B.C. Liberal leadership candidate Kevin Falcon’s suggestion that teachers be paid based on merit has not received rave reviews. “The idea has a superficial appeal because teaching quality is a key to student achievement,” writes the Globe and Mail editorial board, but it could “wind up costing billions of dollars for little or no result.” To be at all effective, the Globe points out, raises based on performance would have to be fairly substantial and would drastically strain provinces’ already stretched education budget. Given that teacher performance is incredibly difficult to measure, the Globe suggests any budget increase be put into lower-cost tools like training.

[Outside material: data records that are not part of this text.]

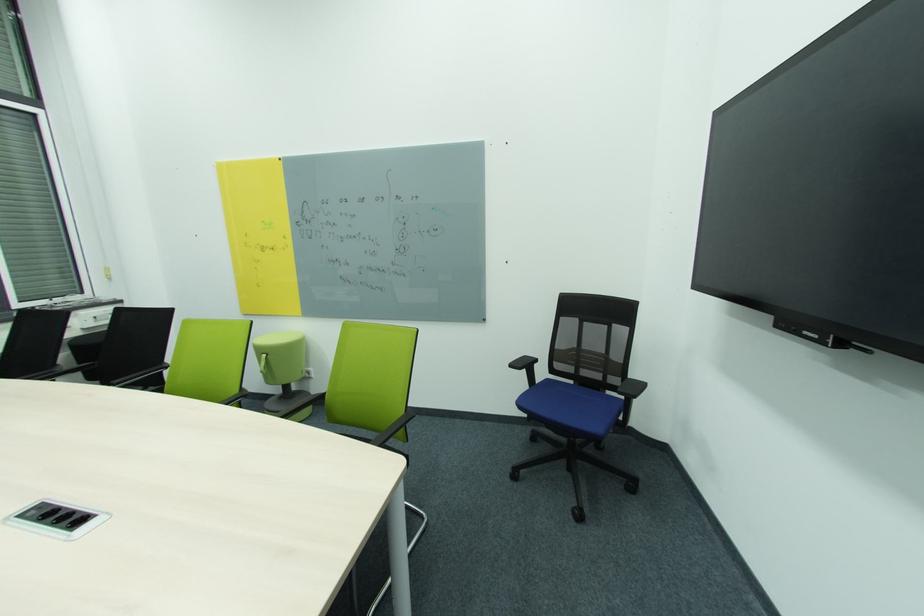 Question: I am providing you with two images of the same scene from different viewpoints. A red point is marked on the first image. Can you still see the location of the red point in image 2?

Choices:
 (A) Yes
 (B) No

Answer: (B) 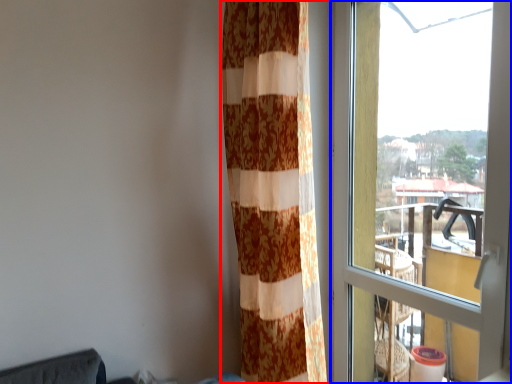 Question: Which object appears closest to the camera in this image, curtain (highlighted by a red box) or window (highlighted by a blue box)?

Choices:
 (A) curtain
 (B) window

Answer: (B) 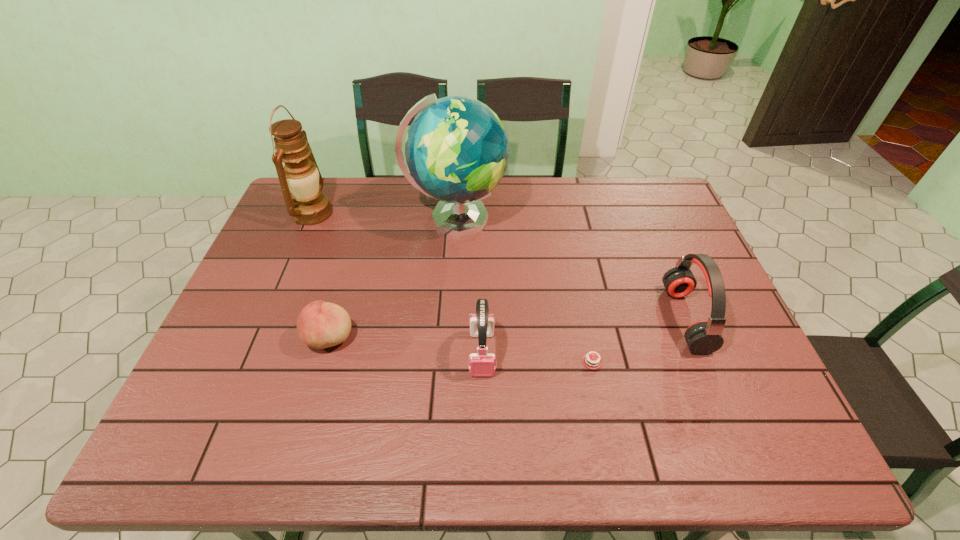 This screenshot has width=960, height=540. Identify the location of globe. (457, 150).

Where is `oil lamp`? oil lamp is located at coordinates (308, 206).

This screenshot has width=960, height=540. I want to click on the right earphone, so click(703, 337).

Find the location of a particular element. This screenshot has height=540, width=960. the left earphone is located at coordinates (481, 364).

Where is `the second object from left to right`? Image resolution: width=960 pixels, height=540 pixels. the second object from left to right is located at coordinates (320, 324).

Image resolution: width=960 pixels, height=540 pixels. In order to click on the fifth tallest object in this screenshot , I will do `click(320, 324)`.

At what (x,y) coordinates should I click in order to perform the action: click on the shortest object. Please return your answer as a coordinate pair (x, y). The width and height of the screenshot is (960, 540). Looking at the image, I should click on (588, 361).

Locate an element on the screen. Image resolution: width=960 pixels, height=540 pixels. chocolate cake is located at coordinates (588, 361).

In order to click on blank space located on the front surface of the globe in this screenshot , I will do pos(609,219).

Where is `free space located on the right of the oil lamp`? The height and width of the screenshot is (540, 960). free space located on the right of the oil lamp is located at coordinates (357, 213). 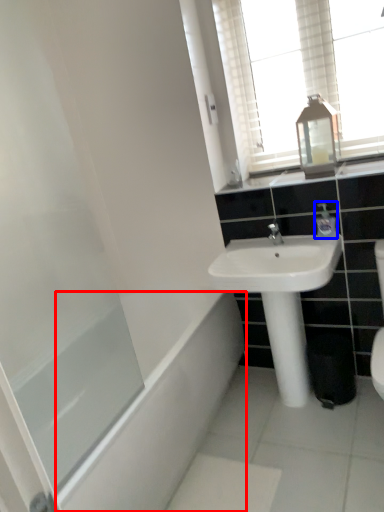 Question: Which point is closer to the camera, bath (highlighted by a red box) or toiletry (highlighted by a blue box)?

Choices:
 (A) bath
 (B) toiletry

Answer: (A) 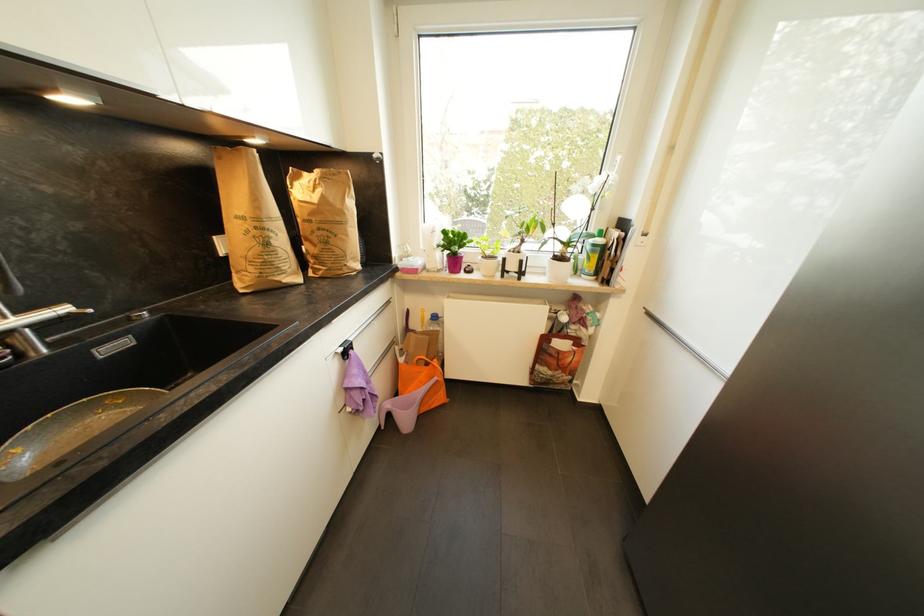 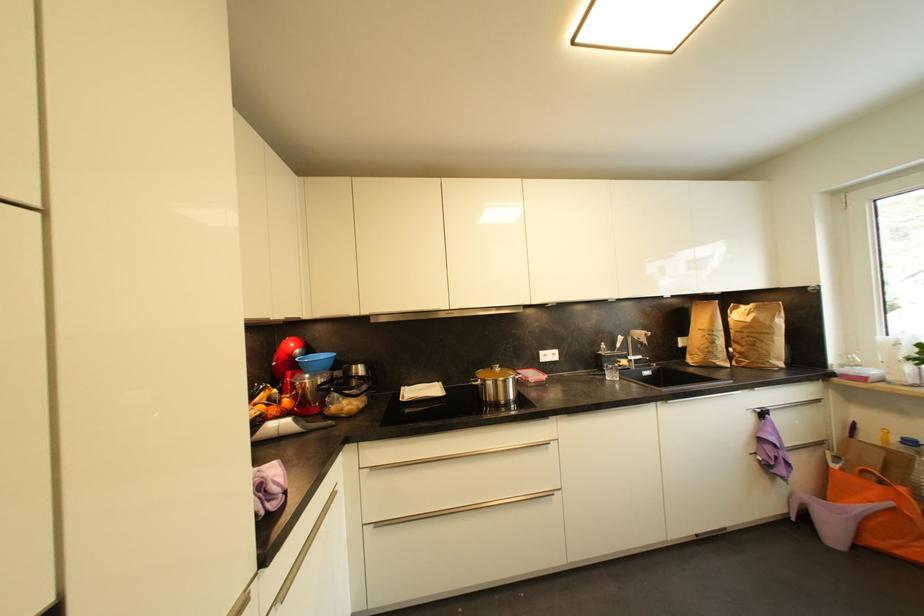 Where in the second image is the point corresponding to the point at 397,345 from the first image?

(825, 446) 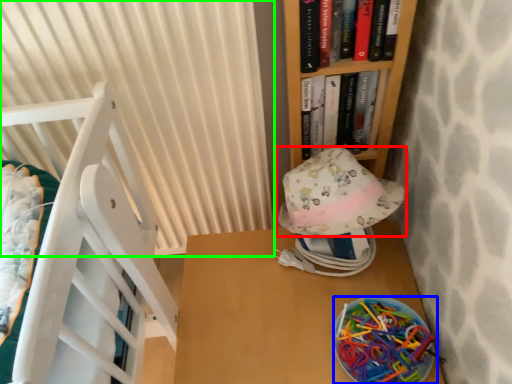 Question: Which is farther away from hat (highlighted by a red box)? stuff (highlighted by a blue box) or curtain (highlighted by a green box)?

Choices:
 (A) stuff
 (B) curtain

Answer: (B) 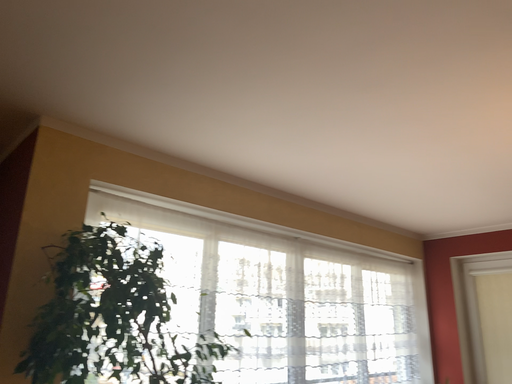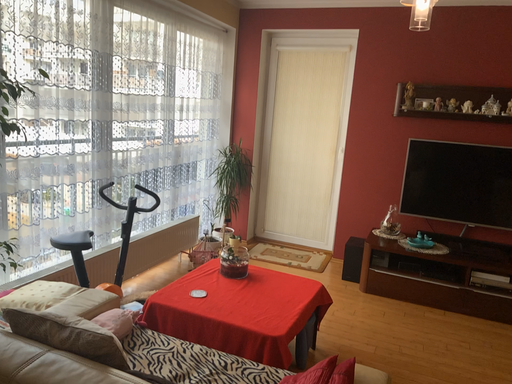 Question: How did the camera likely rotate when shooting the video?

Choices:
 (A) rotated left
 (B) rotated right

Answer: (B) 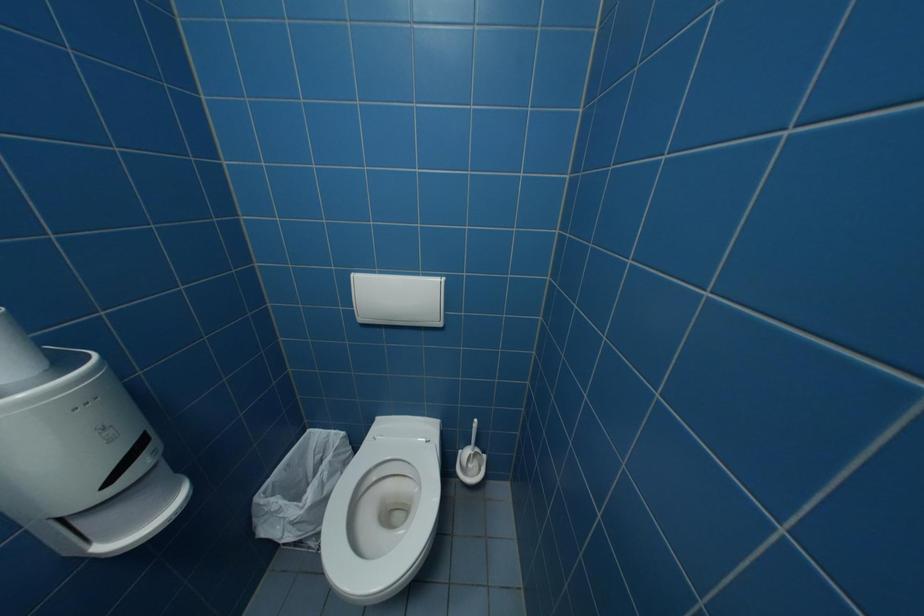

Because merit pay has enjoyed a degree of success in other countries, the Globe’s Gary Mason thinks the idea is promising if an accurate method of determining the performance of Canadian teachers could be devised. Given the vastly different conditions under which Canada’s educators teach, he says standardized tests are useless in evaluating performance. Instead he suggests any effective measure would “take into account factors such as the socio-economic makeup of the class itself, which can affect standardized testing scores,” and that tracking a student's progress over the course of the year would also give an good picture of teachers’ performance.
“The first problem with Kevin Falcon's proposal … is its fuzziness,” says an editorial in the Victoria Times Colonist. “The idea is more musing than a serious policy proposal.” The paper’s editors suggest some sensible concrete models, like starting pilot projects in disadvantaged neighbourhoods to determine the best way to increase education outcomes. If we want to serve students better, “handing the funding and responsibility to selected school boards and waiting to assess results might be the most effective method,” suggests the paper, rather than a top-down overhaul of teachers’ pay structure.
It’s not clear if the National Post’s Kelly McParland is trying to be clever or trying to be cute with this article that suggests that as long as we’re dealing with teachers, we should find a way to pay politicians based on merit. That would teach those bastards in Ottawa!